A cursory glance at the overall movement of thought and image in the "Ode" provides a glimpse of this meditative process as Shelley intuited it. The first three stanzas correspond roughly to the first fold of Dogen's claim that, popularly rendered, to study Buddhism is to study the self. Addressing the wind first as a "breath" (stanza 1), then as a "Dirge" (stanza 2), and finally as "Thou who didst waken from his summer dreams / The blue Mediterranean . . ." (stanza 3), Shelley affirms that the wind is an awakening process aligned with death. The wind in these early stanzas, however, is yet other than the poet himself. It is a force to be apprehended, pursued, and appealed to by a self that is yet other than what it discerns. In stanza 4, however, Shelley commences the process of self-forgetting, longing first to be a "leaf," then a "cloud," and finally a "wave," anything that can be taken up by the wind. This longing—together with the declaration, "I fall upon the thorns of life! I bleed!" (54)—implies his understanding, perhaps intuitive, that the separate self is nothing but an inhibiting illusion that must give way to one's initial identity with all things. The stanza's concluding couplet, however, with its assertion that "A heavy weight of hours has chained and bowed / One too like thee: tameless, and swift, and proud" (55-56), signals that the process of self-forgetting is not complete. Shelley is yet attempting to define something in relation to a perceived self and so is caught yet in the dualistic frame of seeking to know what can never be apprehended through ideas. It is not until stanza 5, with the death of thought itself as definitive process—"Drive my dead thoughts over the universe / Like withered leaves to quicken a new birth!" (64-65)—that the poet as a separate self disappears into his practice ("my lips"), into prophecy itself as that which is beyond affirmation and denial.

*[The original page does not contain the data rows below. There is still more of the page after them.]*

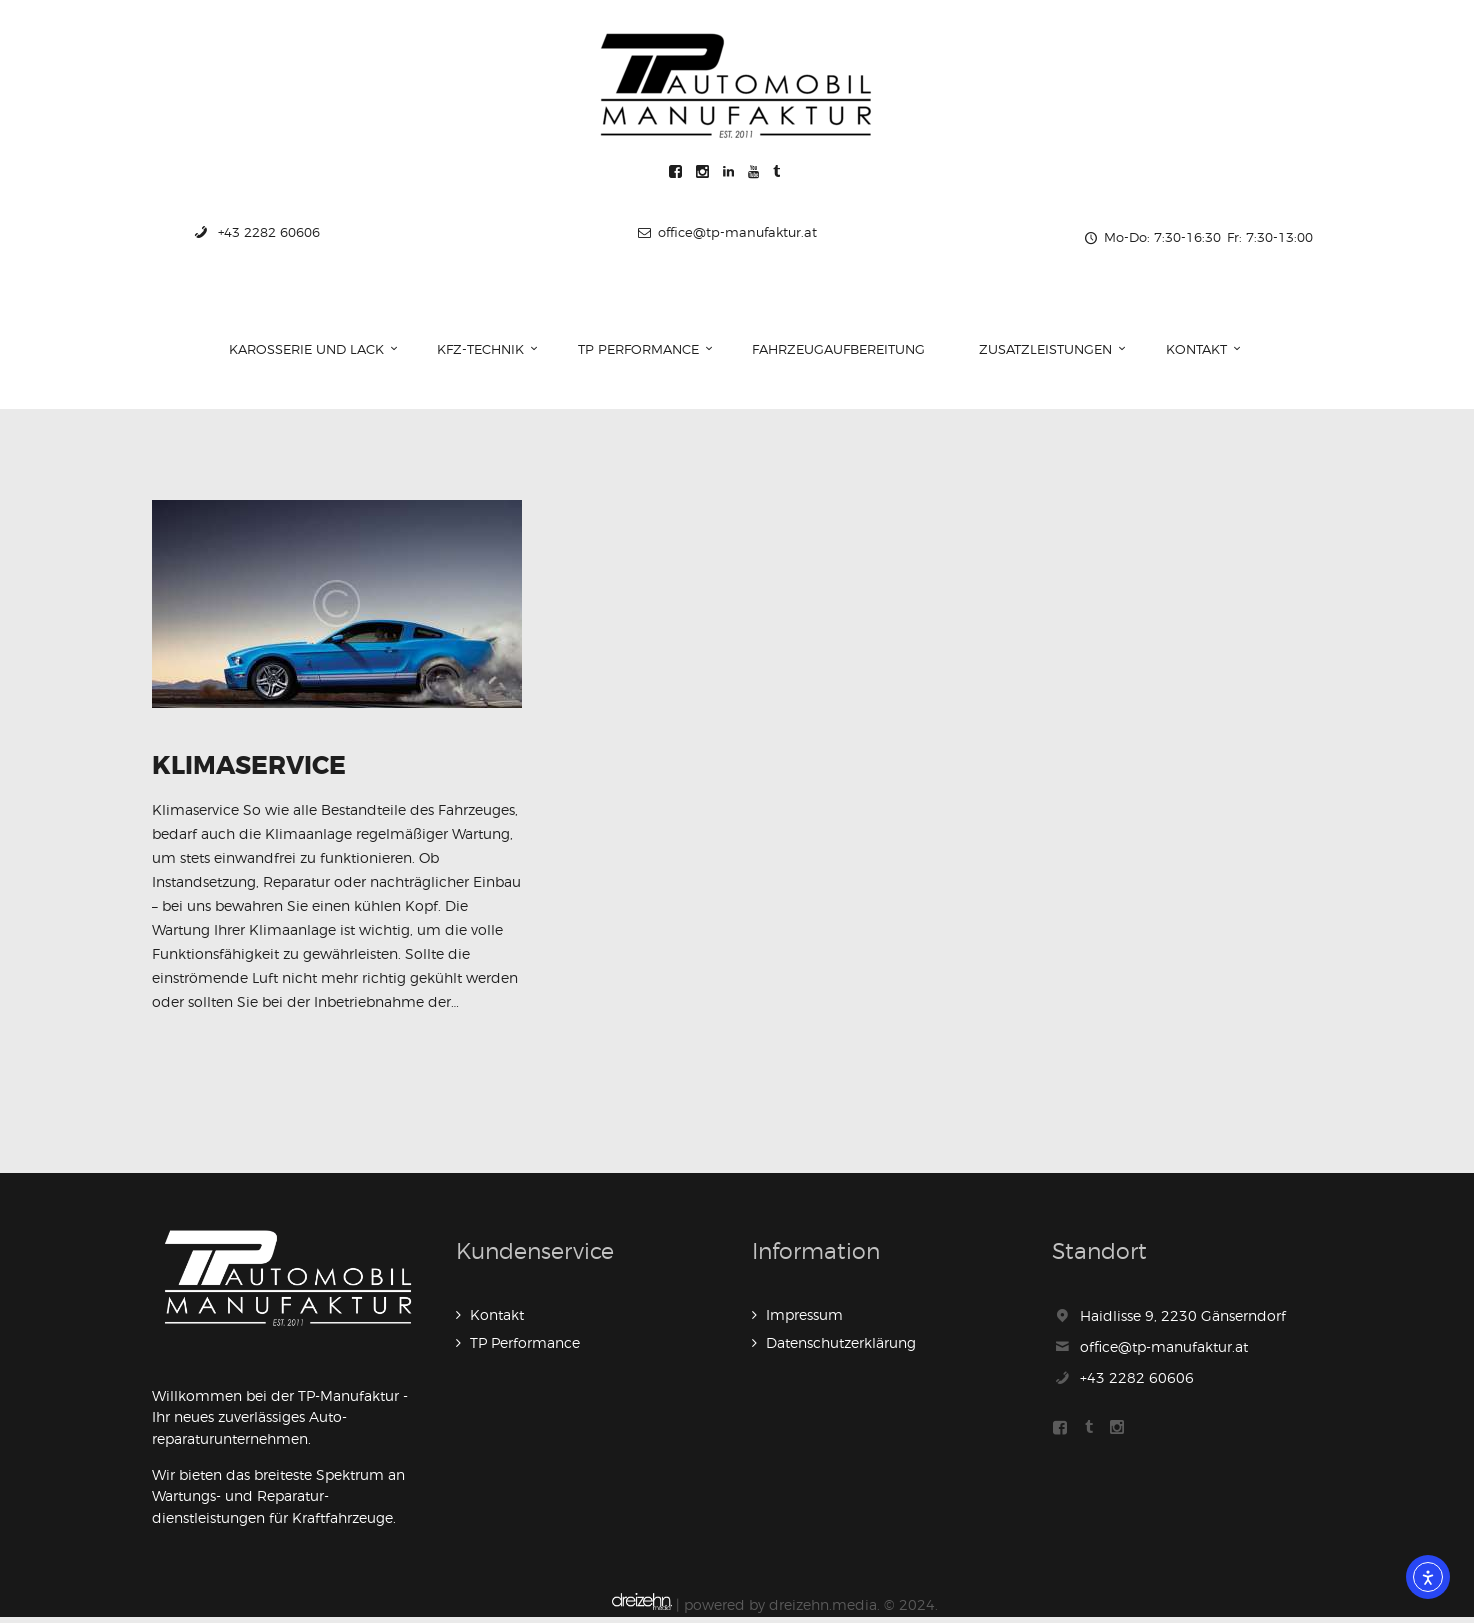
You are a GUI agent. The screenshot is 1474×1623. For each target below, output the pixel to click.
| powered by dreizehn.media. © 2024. (775, 1610)
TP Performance (525, 1349)
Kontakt (497, 1321)
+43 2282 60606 (1137, 1383)
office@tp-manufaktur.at (1164, 1353)
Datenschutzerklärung (841, 1349)
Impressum (804, 1321)
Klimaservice (261, 770)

Beyond definition, one with the earth upon which it plays, Shelley's "Wind" (69), no longer identified as autumnal, is also one with the poet as the practice itself of poetry—a practice that extends beyond writer and reader to effect the awakening of earth itself. Caught up in the interfluent dynamics of this creative breeze, the reader encounters concomitantly a state of spiritual unknowing or non-knowing that opens upon ever-new possibilities for awakening to the full sufficiency of the lived moment. As the monk simply bows and the master simply continues fanning, leaving students of the koan in the state of what Zen calls "no-mind" (Suzuki, esp. 28-29), so Shelley simply withdraws, leaving us in a state of questioning that should, if we take literally his reference to incantation, drive us back into the processes of the poem as a self-emptying enterprise sufficient in itself to the evocation of human "origin" as the act of harmonic oneness with all things. The process is, for all practical purposes, a poetic variant of what Zen calls zazen (Japanese, meditative sitting). "Zazen reveals the total reality of interdependent origination," writes the modern Zen master Shohaku Okumura. "When we let go of thought, we put our whole being in the reality of interpenetrating reality. This is how we are verified by all beings" (114-15). In a variant of Shelley's question to the wind, we may well ask: Are we equal to the task?